Resource – Understanding the Craft Beverage Modernization Act

It was originally enacted in 2017, but some important changes are coming to the program in 2023. Effective January 1, 2023, oversight of the Craft Beverage Modernization and Tax Reform Act (CBMA) program will transition from Customs Border Protection (CBP) to the Alcohol and Tobacco Tax and Trade Bureau (TTB). 

With this shift the beverage alcohol industry will see changes in the way the tax reduction program is applied as well as the steps that brands need to take to comply. The best way for producers to not skip a beat is to understand how new procedures apply to them and be aware of any upcoming deadlines issued by the TTB. 

Notable Changes to Craft Beverage Modernization and Tax Reform Act 

Here are the primary changes to the CBMA program in 2023. 

  • The TTB will now require payment of federal excise taxes at the standard rates used before CBMA at the time of entry on beer, wine, and spirits. This means that receiving the CBMA reduced tax rate at the time of importation will no longer be an option. 
  • Refunds for the difference between the standard rate and the CBMA rate will be issued upon submission of quarterly requests via a TTB importer portal. Importers will use the TTB Importer’s Portal scheduled to launch in Q1 2023 to submit CBMA refund claims based on the foreign producer’s assigned CBMA tax benefit. 
  • All foreign producers selling in the US must register with the TTB and receive a Foreign Producer ID and assign the CBMA tax benefits to importers either independently or via a third party. Park Street has an open registration program for all its producers. 
  • The new CBMA system will surround the creation of two management portals, the Producer Portal, which is now live, and the Importer’s Portal, which is scheduled to go live during the first quarter of 2023.  

The New Craft Beverage Modernization and Tax Reform Act in 2023

These are the main considerations for CBMA 2023 eligibility. 


Foreign producers can now register and assign allocations for products to be imported in the calendar year 2023. 

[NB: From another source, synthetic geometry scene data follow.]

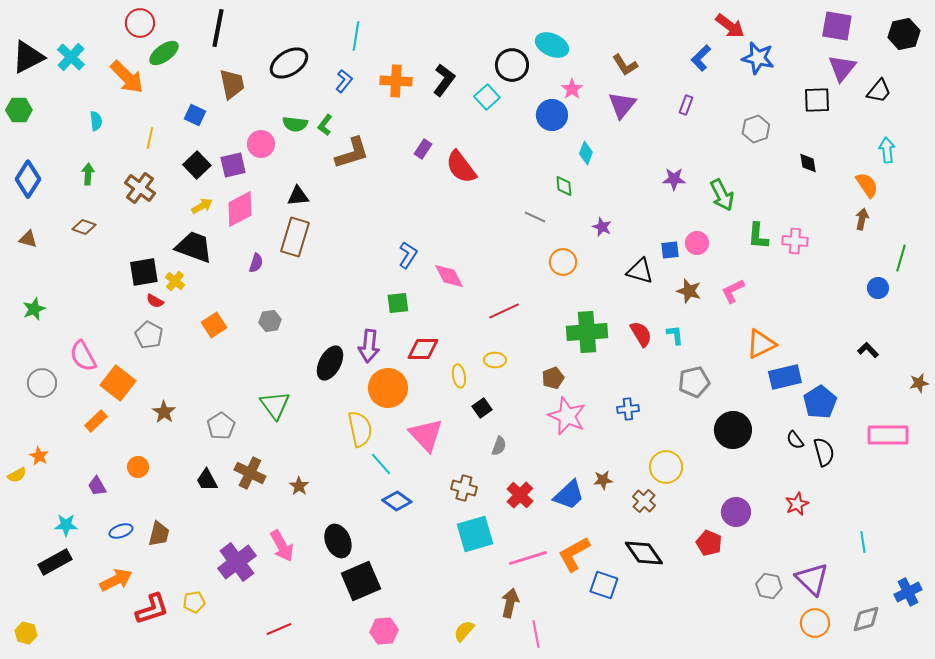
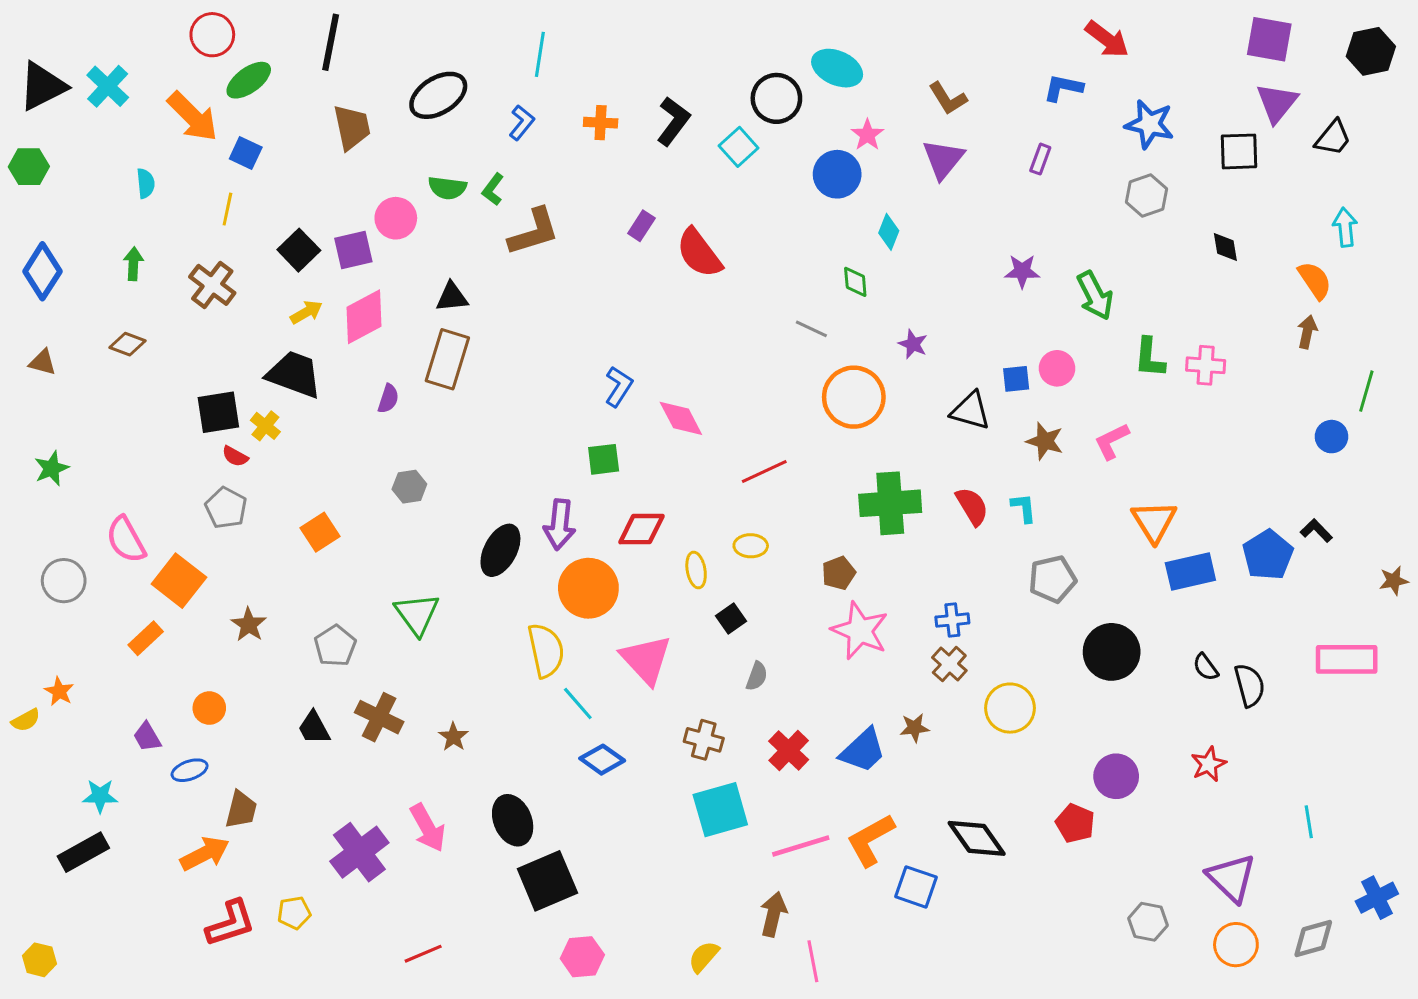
blue L-shape: (701, 58) -> (1063, 88), turned 56
blue star: (758, 58) -> (1150, 124), moved
orange cross: (396, 81) -> (601, 123), size x0.7
blue square: (195, 115) -> (246, 153), moved
orange circle: (563, 262) -> (854, 397), size x1.5
orange square: (214, 325) -> (320, 532), moved
orange triangle: (761, 344) -> (1154, 521), turned -36
blue pentagon: (820, 402) -> (1268, 555), moved
brown cross: (644, 501) -> (949, 664), moved
blue ellipse: (121, 531) -> (190, 770), moved
orange arrow: (116, 580) -> (205, 854), moved
gray hexagon: (769, 586) -> (1148, 922), moved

Starting in 2023, foreign producers will be able to assign allocations starting on October 1 of the year prior and must have allocations assigned by December 31 of the calendar year for which the benefits would apply. Failure to do so will disqualify the importer from CBMA benefits. This is an important change from the current program which may allow up to 1.5 years to file for refunds retroactively via post-summary correction or protest. 

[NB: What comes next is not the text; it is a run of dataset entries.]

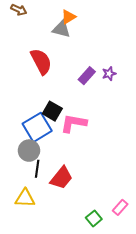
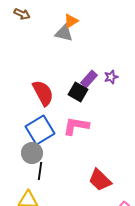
red semicircle: (41, 61) -> (43, 93), moved
black square: (52, 111) -> (78, 92), moved
red trapezoid: (61, 178) -> (100, 180), moved, turned 95

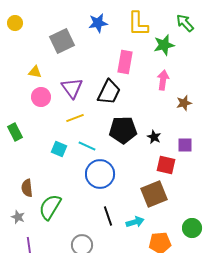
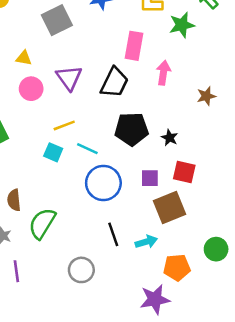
pink arrow: (163, 80) -> (163, 73), moved
yellow line: (75, 118) -> (64, 125), moved
purple square: (185, 145) -> (150, 178), moved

The first step toward CBMA eligibility is for producers to be registered and to have assigned an allocation. As long as the registered foreign producer has designated an allotment, incoming imports will be flagged for CBMA benefits at the time of importation. With this flag, the importation will be paid at the standard tax rate, but will become qualified for quarterly refunds via the importers portal. It is strongly recommended that producers are registered and that allotments are assigned before the arrival of any shipments.

If the producer is not registered and an allotment has not been assigned, the producer may still register with the TTB within the time limits stated above. However, this may signify additional steps to the process that have the potential of translating into delays. 

CBMA Refund Claims

TTB has not provided any guidance on expected refund processing times, however, some delays are expected until the program is in a steady state. The standard processing time for refunds should be under 60 days. Otherwise, the TTB will pay eligible claims including interest. 

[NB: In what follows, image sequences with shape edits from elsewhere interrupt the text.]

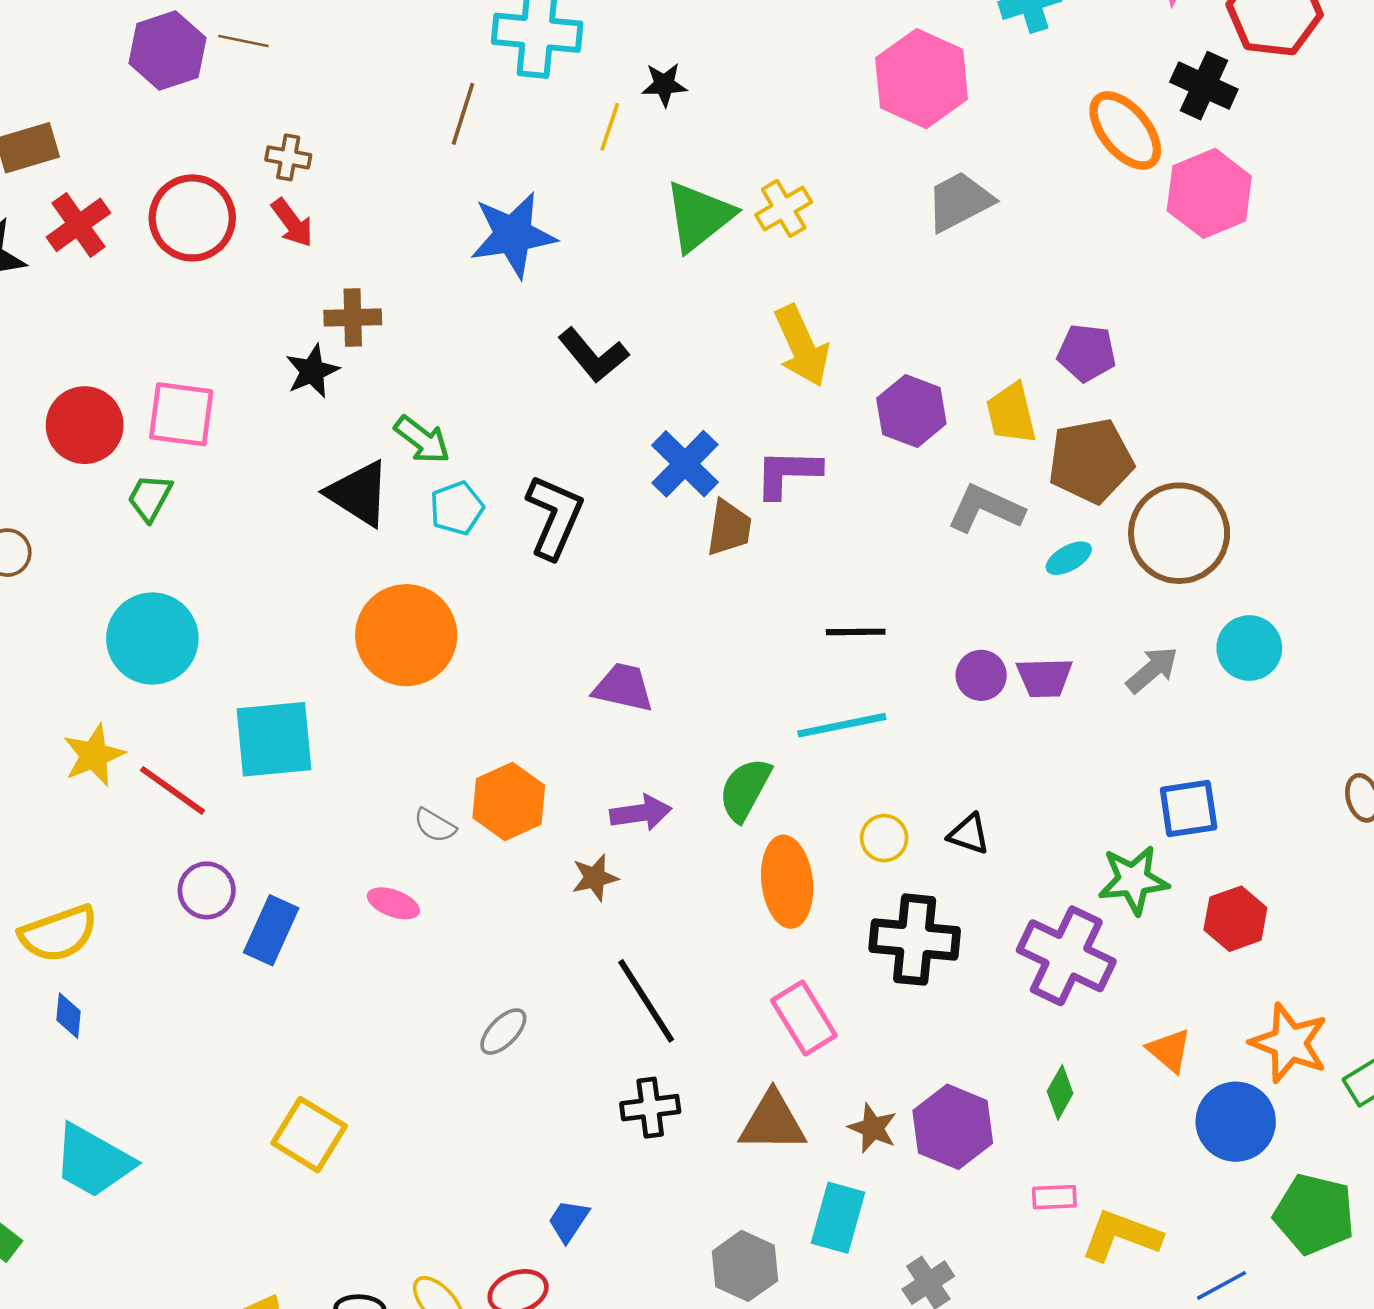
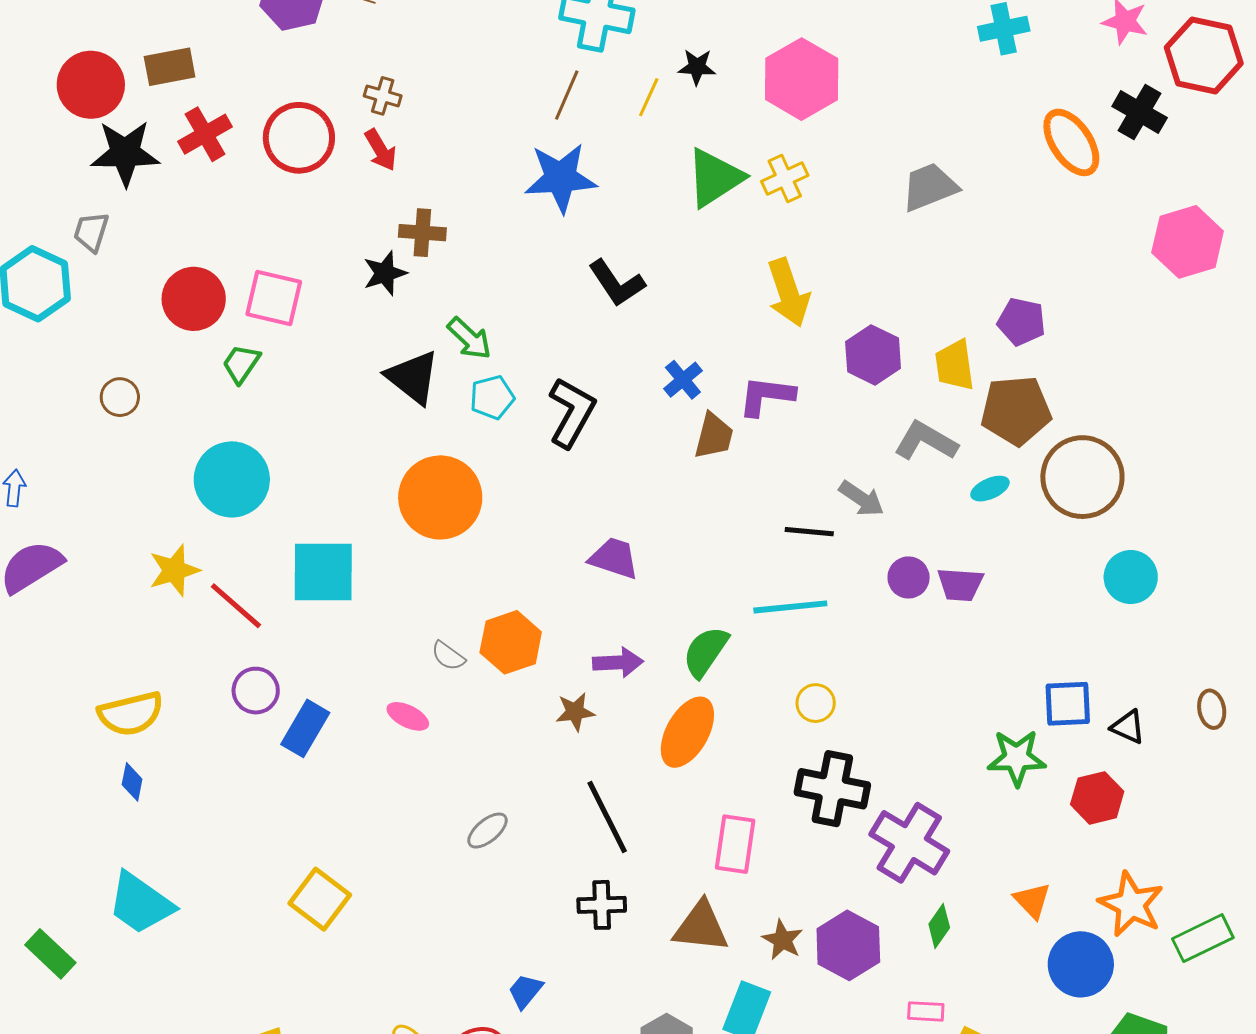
pink hexagon: (922, 79) -> (802, 79), moved
brown line: (463, 114) -> (567, 95), moved
pink hexagon: (1209, 193) -> (1188, 242), moved
blue cross: (685, 464) -> (683, 380), size x0.7
gray arrow: (1152, 670) -> (861, 499), moved, turned 69
black triangle: (969, 834) -> (1128, 727), moved
orange ellipse: (787, 882) -> (687, 732), moved, turned 30
purple cross: (1066, 956) -> (909, 843), moved
pink rectangle: (804, 1018) -> (735, 844), turned 34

Quantitative Limit for Controlled Groups 

A foreign producer that is under common ownership with other foreign and/or domestic producers of beer, wine, or distilled spirits is subject to “controlled group” limitations on the quantities of tax benefits that may be assigned when the common ownership creates a “controlled group” under U.S. law. The Internal Revenue Code provides that the quantity limitations for the CBMA tax benefits are applied to the entire controlled group and shall be apportioned among the controlled group members. In other words, their combined CBMA tax benefit assignments to U.S. importers cannot exceed the quantities allowed by law (26 U.S.C. 5051(a)(5)(B), 5001(c)(3)(C), and 5041(c)(3).)

Incorrect Information

As part of the new program, the TTB has announced that if a foreign producer provides erroneous information, the eligibility to assign tax benefits will be revoked for a period not to exceed three calendar years following the year of revocation. Additionally, if a foreign producer has previously had its eligibility revoked, subsequent revocation may instead be permanent.